Within the first fortnight, the Bristol Food Union had come onboard. A new, informal collective of independent food retailers, suppliers restaurants and community organisations, they created a website to promote the Bristol Food Producers as well as information on how people could support local businesses, many of whom were already offering free or cut price food to front line workers. A crowdfunding campaign provided funds so more restaurant and community kitchens can concentrate on feeding front line, and especially NHS workers, the homeless and the most vulnerable.

In the meantime, organisations like Fareshare SW, Feeding Bristol and other grassroots community organisations, have worked tirelessly to ensure groceries arrive regularly to the those who cannot leave the house for essentials, whilst also continuing to support Food Clubs across the city. These food clubs give young families access to very affordable food and empowers those people to be a part of a local food community.
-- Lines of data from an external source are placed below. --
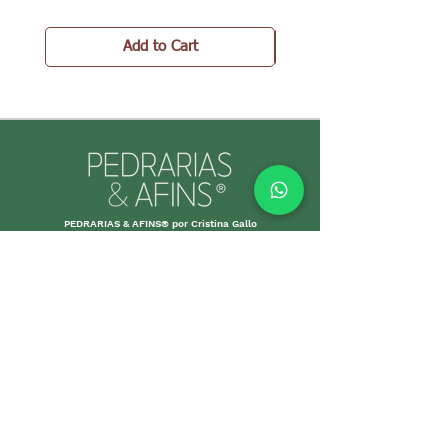
Add to Cart
PEDRARIAS & AFINS® por Cristina Gallo
CNPJ:
39.334.455
/0001-89
MORE INFO
Shipping an
d Returns
Stores Poli
ces
Payments M
ethods
Guarantee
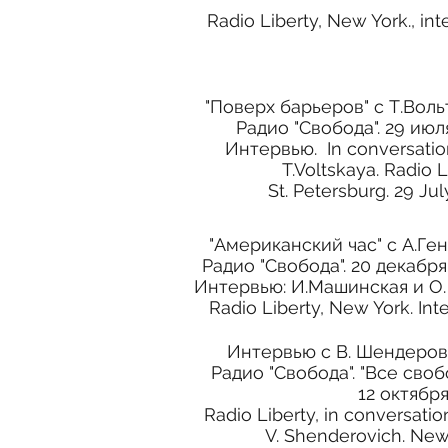
Radio Liberty, New York., i
nt
"Поверх барьеров" с Т.Воль
Радио "Свобода". 29 июл
Интервью. In conversatio
T.Voltskaya. Radio L
St. Petersburg. 29 Ju
"Американский час" с А.Ге
Радио "Свобода". 20 декабря
Интервью: И.Машинская и О.
Radio Liberty, New York. I
nt
Интервью с В. Шендеров
Радио "Свобода". "Все своб
12 октябр
Radio Liberty, in conversatio
V. Shenderovich. New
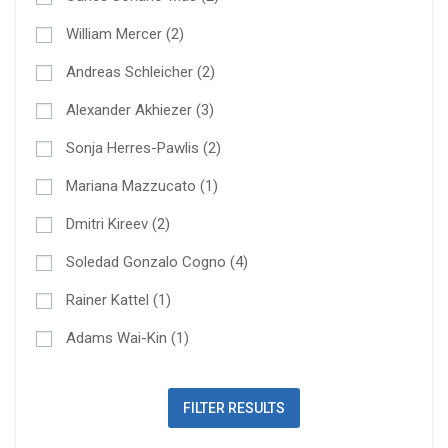
William Mercer
(2)
Andreas Schleicher
(2)
Alexander Akhiezer
(3)
Sonja Herres-Pawlis
(2)
Mariana Mazzucato
(1)
Dmitri Kireev
(2)
Soledad Gonzalo Cogno
(4)
Rainer Kattel
(1)
Adams Wai-Kin
(1)
FILTER RESULTS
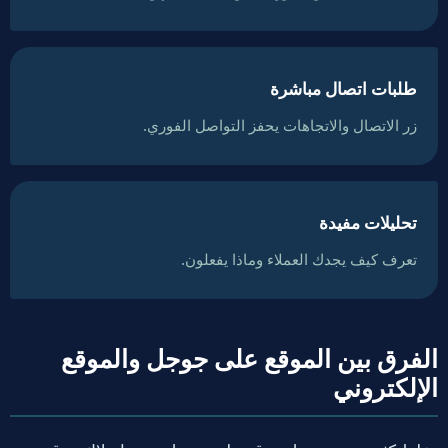
طلبات اتصال مباشرة
زر الاتصال والاتجاهات يحفز التواصل الفوري.
تحليلات مفيدة
تعرف كيف يجدك العملاء وماذا يفعلون.
الفرق بين الموقع على جوجل والموقع
الإلكتروني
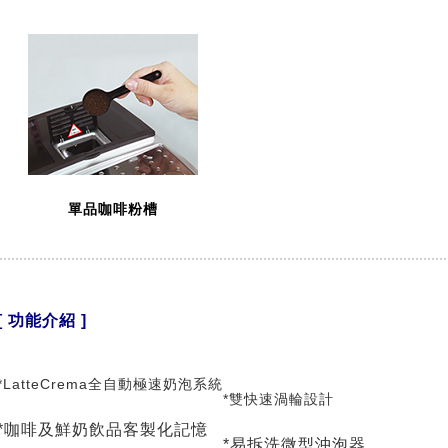
單品咖啡粉槽
[ 功能介紹 ]
*LatteCrema全自動極速奶泡系統
*雙快速渦輪設計
*咖啡及鮮奶飲品客製化記憶
*易拆洗微型沖泡器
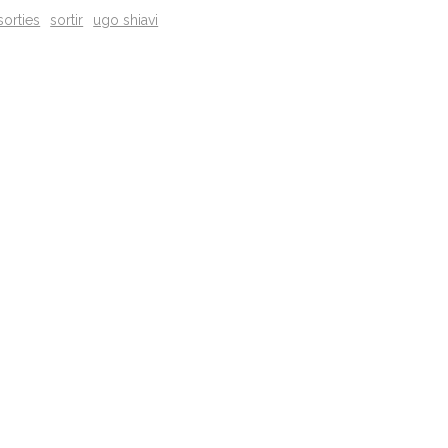
sorties
sortir
ugo shiavi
At the same time, urban farmers and producers across the city have increased their production, and Bristol is looking at increased access to land for urban production. Community groups such as Incredible Edible Bristol have stepped their work up to produce more food to feed into the system and are working to create online resources or people who want to grow food in their gardens, allotments and even on balconies and windowsills. Whilst all that is happening, Bristol Food Network has reconfigured its website, signposting people to where they need to go.

These multiple, simultaneous and fast-moving changes are only possible because they build on the long-term work of Bristol’s food movement. This is a well-connected network of people, projects and organisations who are constantly in touch with each other and where if there is a gap, someone will step in and pick up what needs to be done. As such, they can support, adapt, upskill and respond as and when a need emerges. It is a system which can easily gather and distribute information, sharing where there is a supply or a need, and so connecting people and projects who can help each other out. This is efficient, building on what already exists to ensure new initiatives have maximum impact.

This is what a coordinated, flexible response looks like, centring food citizenship thinking from the strategic to the grassroots level. Of course, the challenges we face are huge and we still have a lot to learn, but through close collaboration, empowering citizens and strengthening the infrastructures of collective care, we are building resilient food systems in Bristol. These will help us look after the most vulnerable in our immediate response to COVID-19 and protect our independent food businesses. They will also help us respond to future shocks, in the knowledge that we have close-nit, well-functioning networks, to distribute resources, expertise, support and food to where it is needed most. This is resilience in action.